What is Oli’s problem? All he has to do is keep his cocky mouth shut and let me get through this semester without scaring away the new kid, and he cannot even last one evening.
As soon as we disappear under the tree, to sit in shadow from the bright, setting sun, I pin Oli right against the trunk and get right up in that pretty face of his.
“What is your deal?” I ask with a growl in my voice. Confrontational isn’t my typical state, but when it comes out, so do several years of being influenced by my father’s strict rule. “You know I need him to stick around. You scare him off, you are as good as killing me.”
“You’re always so dramatic, Your Highness,” Oli says with his eyelids hung low in a squint and poison in the title. He knows how much I hate my friends calling me that. “I’m just roughin’ him up a bit. He ought to know what’s expected of him.”
I hardly open my mouth as I say through my teeth, “I would prefer it if you used a little more caution. I need him.”
“Aww. Already so protective of your new baby.”
Oli puts his hand on my shoulder. I knock it off almost immediately and pull even closer to his face.
“You know what—”
“Boys, boys. You’re both pretty,” Fran sticks her long, slender arms between us and attempts, in vain, to pry us apart. “Can you both sit down and enjoy the few hours of the courtyard we get?”
“You are a prick, you know that?” I say to Oli as I let go of his shirt and back off.
“At least I don’t pretend not to be.” Oli straightens his top-tier, custom fit, Wizard Prep jacket before looking past the branches of the willow tree to where the new kid is still chatting with Ms. Maybe. “Does the guy even know you are using him? Or are you just fooling him into thinkin’ he’s somethin’ special and worthy of the attention of Sir Prince Rhett Starstorm.”
He bows to me in the most over-dramatic way. That’s Oli’s go-to way to piss me off. The more he acknowledges my status, the angrier I get.
School is where I get to pretend to be normal. Even he can’t ruin that.
I do my best not to let him get to me and absolutely refuse to look at the new guys. “Motivation is irrelevant. He is still being helped when there is no one else to help.”
“Looks like your best friend Maybe isn’t doing too bad of a job,” Alex says with a poorly suppressed chuckle.
I turn my sharp glare on him for all of a second before Oli rips back in.
“He’s gonna get attached, ya know. And either he ends up stalking you around school until graduation, or you break his weak little heart lettin’ him know he was never anythin’ special.”
I do not mean to, but my eyes shift back to the new guy, standing still and confused while Ms. Maybe jumps around him explaining something she found incredibly exciting. But what does she not find exciting?
A twinge of guilt I do not expect fills my gut. He is so innocent. So unaware of what is to come. So… unprepared.
And then something I had expected even less pops into my head: jealousy. Me? Jealous of a nobody like him?
But the more I think about it, the more obvious the feeling becomes. It is a sense of envy that he does not yet know what is expected of him. That he got to live sixteen years of his life with no expectations at all.

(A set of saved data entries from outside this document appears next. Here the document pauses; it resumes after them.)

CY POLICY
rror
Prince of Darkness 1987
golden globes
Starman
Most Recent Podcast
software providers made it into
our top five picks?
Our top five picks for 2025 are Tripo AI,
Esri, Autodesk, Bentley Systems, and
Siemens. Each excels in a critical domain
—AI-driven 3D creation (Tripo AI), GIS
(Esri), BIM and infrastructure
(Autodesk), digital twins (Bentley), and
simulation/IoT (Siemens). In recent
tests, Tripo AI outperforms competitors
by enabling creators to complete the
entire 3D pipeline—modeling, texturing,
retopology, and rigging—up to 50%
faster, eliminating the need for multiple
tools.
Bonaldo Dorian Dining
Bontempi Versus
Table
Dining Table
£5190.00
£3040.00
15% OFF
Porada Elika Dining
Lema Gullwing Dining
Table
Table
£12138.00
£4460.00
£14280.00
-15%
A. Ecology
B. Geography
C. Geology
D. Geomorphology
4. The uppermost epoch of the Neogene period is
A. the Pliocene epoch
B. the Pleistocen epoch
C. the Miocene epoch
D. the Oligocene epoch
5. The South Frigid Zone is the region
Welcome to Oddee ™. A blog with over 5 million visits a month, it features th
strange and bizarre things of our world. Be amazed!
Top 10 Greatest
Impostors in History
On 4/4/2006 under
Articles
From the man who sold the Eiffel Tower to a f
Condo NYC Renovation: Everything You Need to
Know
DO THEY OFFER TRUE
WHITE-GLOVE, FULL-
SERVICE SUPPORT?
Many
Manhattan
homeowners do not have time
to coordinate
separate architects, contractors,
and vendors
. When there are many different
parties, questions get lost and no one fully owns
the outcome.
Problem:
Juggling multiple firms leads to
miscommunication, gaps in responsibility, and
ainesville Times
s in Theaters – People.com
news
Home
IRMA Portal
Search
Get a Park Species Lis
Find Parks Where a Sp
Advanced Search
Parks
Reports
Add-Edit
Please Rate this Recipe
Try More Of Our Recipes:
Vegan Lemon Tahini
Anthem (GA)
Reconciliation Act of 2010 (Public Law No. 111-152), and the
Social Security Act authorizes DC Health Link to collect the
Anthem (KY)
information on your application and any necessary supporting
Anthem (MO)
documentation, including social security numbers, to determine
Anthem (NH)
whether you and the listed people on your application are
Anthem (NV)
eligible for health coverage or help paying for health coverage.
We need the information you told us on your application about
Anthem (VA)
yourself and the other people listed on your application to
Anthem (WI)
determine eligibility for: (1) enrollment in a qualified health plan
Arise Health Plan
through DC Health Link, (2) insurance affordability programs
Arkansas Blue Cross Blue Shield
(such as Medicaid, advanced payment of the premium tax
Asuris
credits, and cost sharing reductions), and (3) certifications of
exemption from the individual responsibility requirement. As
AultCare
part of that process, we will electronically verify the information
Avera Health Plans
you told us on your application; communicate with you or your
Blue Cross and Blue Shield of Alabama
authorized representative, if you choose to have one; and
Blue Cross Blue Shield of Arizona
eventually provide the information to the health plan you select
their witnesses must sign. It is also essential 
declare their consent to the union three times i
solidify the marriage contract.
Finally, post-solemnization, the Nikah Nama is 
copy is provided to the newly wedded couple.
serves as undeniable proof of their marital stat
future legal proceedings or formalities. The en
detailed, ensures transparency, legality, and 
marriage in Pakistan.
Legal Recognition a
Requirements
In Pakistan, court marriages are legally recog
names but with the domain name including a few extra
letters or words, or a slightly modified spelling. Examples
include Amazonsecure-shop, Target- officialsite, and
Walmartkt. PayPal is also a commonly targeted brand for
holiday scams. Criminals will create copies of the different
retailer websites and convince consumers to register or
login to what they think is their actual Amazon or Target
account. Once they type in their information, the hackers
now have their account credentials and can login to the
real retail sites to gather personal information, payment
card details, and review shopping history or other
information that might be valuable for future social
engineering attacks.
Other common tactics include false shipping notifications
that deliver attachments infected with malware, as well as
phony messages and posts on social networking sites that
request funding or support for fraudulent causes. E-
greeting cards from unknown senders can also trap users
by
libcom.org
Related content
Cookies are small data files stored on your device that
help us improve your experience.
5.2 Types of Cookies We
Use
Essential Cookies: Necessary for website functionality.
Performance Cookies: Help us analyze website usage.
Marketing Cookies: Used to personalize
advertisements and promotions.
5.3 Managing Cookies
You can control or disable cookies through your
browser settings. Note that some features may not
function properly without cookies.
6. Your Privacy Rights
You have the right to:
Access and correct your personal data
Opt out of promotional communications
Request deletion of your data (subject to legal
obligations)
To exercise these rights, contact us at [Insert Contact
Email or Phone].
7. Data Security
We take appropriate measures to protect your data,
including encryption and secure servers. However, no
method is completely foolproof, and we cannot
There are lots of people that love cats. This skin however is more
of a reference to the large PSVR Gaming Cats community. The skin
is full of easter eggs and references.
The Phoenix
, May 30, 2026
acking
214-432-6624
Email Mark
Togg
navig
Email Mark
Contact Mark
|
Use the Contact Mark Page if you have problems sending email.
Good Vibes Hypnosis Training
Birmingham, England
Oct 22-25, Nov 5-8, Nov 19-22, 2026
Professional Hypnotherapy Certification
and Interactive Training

Even now, while expectations are higher than ever, and very well could mean my life, he does not have a clue. Ignorance truly is bliss.
I think about this for so long that all my friends stare at me, waiting for me to answer as I watch this unknowing student begin his journey out of the courtyard.
“That will not happen,” I say tall and finite, hoping to stop the conversation in its tracks.
Oli snickers as he falls into the grass next to Alex. “Just because you say it with that proper accent, doesn’t make it true.”
“He’s kind of right, Rhett,” Lissa pops in while she pulls her long blonde hair into a ponytail with the flick of her wand. “You do have a way of alluring people to you. He’s going to get attached.”
By this point, the new guy has disappeared through the door back to the main hall of Wizard Prep, yet I still find myself looking at the door for longer than I should.
“By the time that is important, it will not matter anymore,” I say and sit in the grass next to Fran. Lissa joins me shortly after.
“Whatever you say, man,” Oli says as he creates a ball of fire in his hand to practice. “I’m just saying, sometimes it’s better to let the prick out than hold it in. Maybe don’t be so nice to him. It’ll hurt less later.”
I don’t want to admit it, but Oli has a point. There is more to consider with this guy and my intentions to teach him.
I may not be the most honorable man on the planet, but it is not, and never would be, my goal to hurt any innocent person. Especially not Allen Silverlake.